Film & TV

Behind The Lens: Rom-Com

Artwork by Amelia Field

By Muskan Arora

Romantic comedies have travelled and progressed a long way, from Pretty Woman to Isn’t it Romantic. There was a time when these movies revolved around men and communicated  the message of how a man is necessary to complete a woman, no matter how successful the woman is. These movies inculcated in our generation that it isn’t important to love yourself first but rather valued the idea of loving a man to complete one’s own existence. 

Women all over the world were made to happily believe that a fairy tale ending is crucial and only possible with a man. For men, they had this pressure of being the perfect ‘prince charming’, who would get on a horse and rescue the girl they like. Romance in real life suffocated because of such a dreamy bubble. 

Nonetheless, there are movies like Titanic, which were considered ahead of their time then and are still relevant now. Rose, despite Jack dying, did not stop living her life or step down from all the happiness she deserved. These movies  highlighted the importance of self love and moving on in life. Even though many critics suggest differently and say Rose was never happy after Jack died, I would disagree. She had grandchildren and kept Jack in her heart as a happy memory but never stopped living because of Jack. 

On the contrary, more modern rom-coms, such as Isn’t It Romantic introduced a new and inspiring concept, where the female protagonist thinks that her happiness and authentic self is bound to a man and being in a relationship, but then discovers that self-love and being independent is what gives her true joy. This interesting turn in the film is what ultimately won the hearts of the audience.

Even as children, the importance of self-love is not discussed around us as often as it should be, which growing up makes us believe that we aren’t enough – we can not fight the world alone or even stay happy without a man in our life. Awareness around the importance of self -love is growing through such movies. 

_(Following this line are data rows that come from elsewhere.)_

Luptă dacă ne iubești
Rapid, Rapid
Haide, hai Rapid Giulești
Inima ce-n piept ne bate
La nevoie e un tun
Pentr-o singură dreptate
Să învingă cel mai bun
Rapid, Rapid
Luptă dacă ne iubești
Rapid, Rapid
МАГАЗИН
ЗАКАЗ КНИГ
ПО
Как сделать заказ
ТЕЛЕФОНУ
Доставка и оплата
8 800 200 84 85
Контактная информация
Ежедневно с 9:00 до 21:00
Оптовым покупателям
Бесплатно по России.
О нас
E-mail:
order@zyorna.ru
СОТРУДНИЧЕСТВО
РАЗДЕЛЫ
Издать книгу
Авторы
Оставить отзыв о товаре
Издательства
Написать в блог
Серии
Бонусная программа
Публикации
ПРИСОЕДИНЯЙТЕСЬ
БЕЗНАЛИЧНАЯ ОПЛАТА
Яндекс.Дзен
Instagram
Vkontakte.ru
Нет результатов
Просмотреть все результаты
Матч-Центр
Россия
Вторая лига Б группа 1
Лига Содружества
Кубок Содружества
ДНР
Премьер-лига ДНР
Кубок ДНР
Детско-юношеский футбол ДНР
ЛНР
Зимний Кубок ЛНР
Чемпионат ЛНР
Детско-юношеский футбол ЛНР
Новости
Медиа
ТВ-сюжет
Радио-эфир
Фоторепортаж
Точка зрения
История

Natalie (Rebel Wilson) in Isn’t It Romantic (2019)

Meanwhile, there are many of us who are inspired by these typical rom-com cliches and it isn’t necessarily our fault since these outlooks have been ingrained into us from an early age. Some of us still dream of bumping into a man, who catches us as we fall down (all of this accompanied by romantic background music, of course!), whilst some of us are still convinced that finding love on dating apps isn’t the perfect way.

‘I have come to realise that before we love anyone else, it is very crucial to love and accept ourselves.’

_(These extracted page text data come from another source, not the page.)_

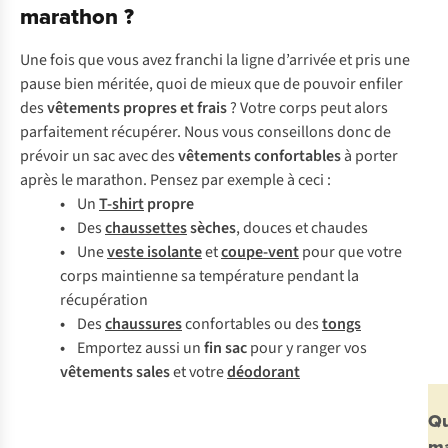
marathon ?
Une fois que vous avez franchi la ligne d’arrivée et pris une
pause bien méritée, quoi de mieux que de pouvoir enfiler
des
vêtements propres et frais
? Votre corps peut alors
parfaitement récupérer. Nous vous conseillons donc de
prévoir un sac avec des
vêtements confortables
à porter
après le marathon. Pensez par exemple à ceci :
•
Un
T-shirt
propre
•
Des
chaussettes
sèches
, douces et chaudes
•
Une
veste isolante
et
coupe-vent
pour que votre
corps maintienne sa température pendant la
récupération
•
Des
chaussures
confortables ou des
tongs
•
Emportez aussi un
fin sac
pour y ranger vos
vêtements sales
et votre
déodorant
Q
m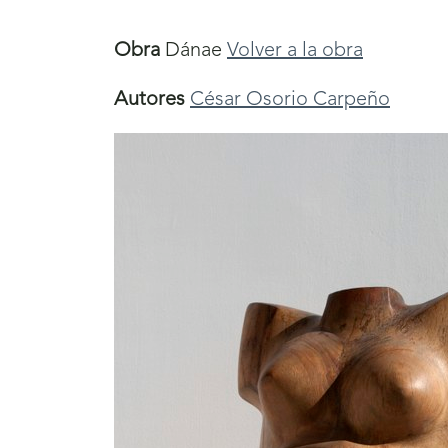
aquí
Obra
Dánae
Volver a la obra
Autores
César Osorio Carpeño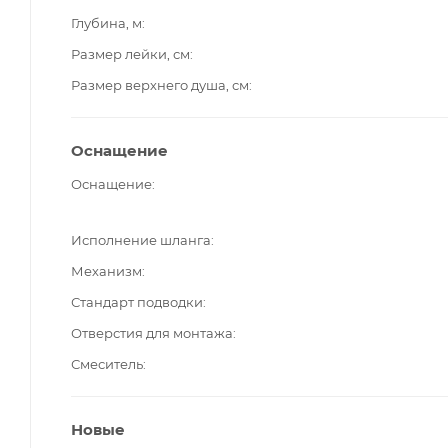
Глубина, м
Размер лейки, см
Размер верхнего душа, см
Оснащение
Оснащение
Исполнение шланга
Механизм
Стандарт подводки
Отверстия для монтажа
Смеситель
Новые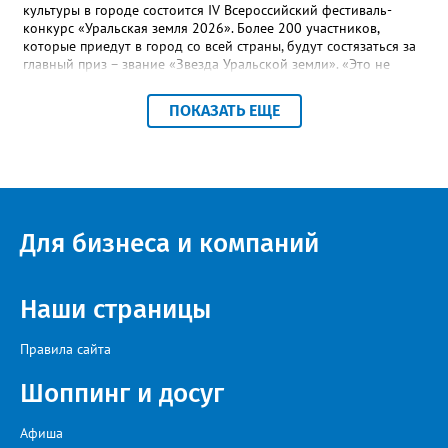
культуры в городе состоится IV Всероссийский фестиваль-
конкурс «Уральская земля 2026». Более 200 участников,
которые приедут в город со всей страны, будут состязаться за
главный приз – звание «Звезда Уральской земли». «Это не
просто конкурс, а четыре дня живого творчества:
прослушивания участников, мастер-классы от ведущих
ПОКАЗАТЬ ЕЩЕ
наставников, выступления победителей прошлых лет и
приглашённых артистов», - сообщает оргкомитет. Вход на все
фестивальные мероприятия будет свободным. В 2025 году в
фестивале участвовали 26 финалистов из городов
Челябинской, Свердловской, Курганской, Оренбургской
областей, Ханты-Мансийского автономного округа и
Республики Башкортостан. Приглашённой звездой стал
Для бизнеса и компаний
идейный вдохновитель, организатор фестиваля, эстрадный
певец, победитель главного патриотического конкурса страны
«Солдатский конверт», лауреат премии в области культуры и
искусства «Золотая лира», участник телевизионных проектов
Наши страницы
на Первом канале, обладатель звания «Голос страны» Алексей
Ковин.
Правила сайта
Шоппинг и досуг
Афиша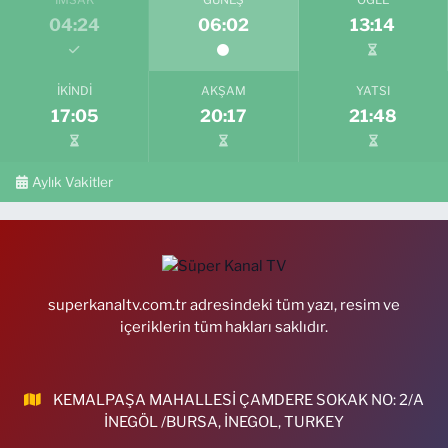
İMSAK
GÜNEŞ
ÖĞLE
04:24
06:02
13:14
İKINDI
AKŞAM
YATSI
17:05
20:17
21:48
Aylık Vakitler
superkanaltv.com.tr adresindeki tüm yazı, resim ve
içeriklerin tüm hakları saklıdır.
KEMALPAŞA MAHALLESİ ÇAMDERE SOKAK NO: 2/A
İNEGÖL /BURSA, İNEGOL, TURKEY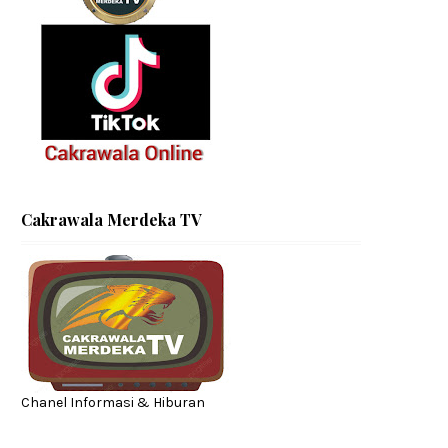
Cakrawala Merdeka TV
Chanel Informasi & Hiburan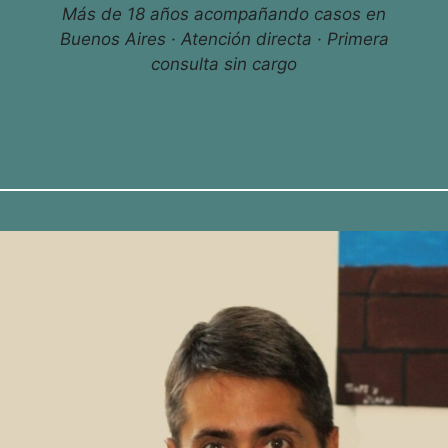
Más de 18 años acompañando casos en
Buenos Aires · Atención directa · Primera
consulta sin cargo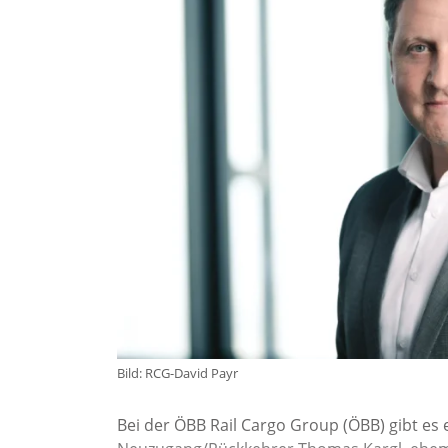
Bild: RCG-David Payr
Bei der ÖBB Rail Cargo Group (ÖBB) gibt es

Another trend which is coming more to light is that relationships aren’t perfect – be it with yourself or your partner. Sequels of movies like To All the Boys I’ve Loved Before and The Kissing Booth, bring notice to how every relationship has problems and is flawed rather than being a fairy tale.

Recent romantic comedies (eg. The Big Sick, The Lovebirds) include and promote ethnic minority groups by casting them as protagonists, thus moving away from the predominantly Caucasian-centred narrative of the overall genre. This not only shows equality but is also relatable to the masses. This is a huge change that needs to be acknowledged more as the traditional power dynamics in Hollywood are finally changing. Actors like Priyanka Chopra and Lana Condor, who already established their place in Hollywood, constantly continue to inspire other BAME people that everything and anything is achievable. 

The Big Sick (2017)

Through such media content, we are instilling in our younger generation that one’s race, gender, sexuality or ethnicity should never be a limiting factor. It also emphasizes the view that a man is not the only aim every girl should have. We as a society need to burst the bubble of patriarchy and need to stop discriminating against people solely based on their background. Regardless of one’s background, you deserve to love yourself and not be bound by these social norms. 

Our media content has grown rapidly and still has a long way to go. Romantic comedies are and will keep growing with time. What we ultimately need to take away from this genre is the importance of self-acceptance and how this can increase our overall sense of happiness.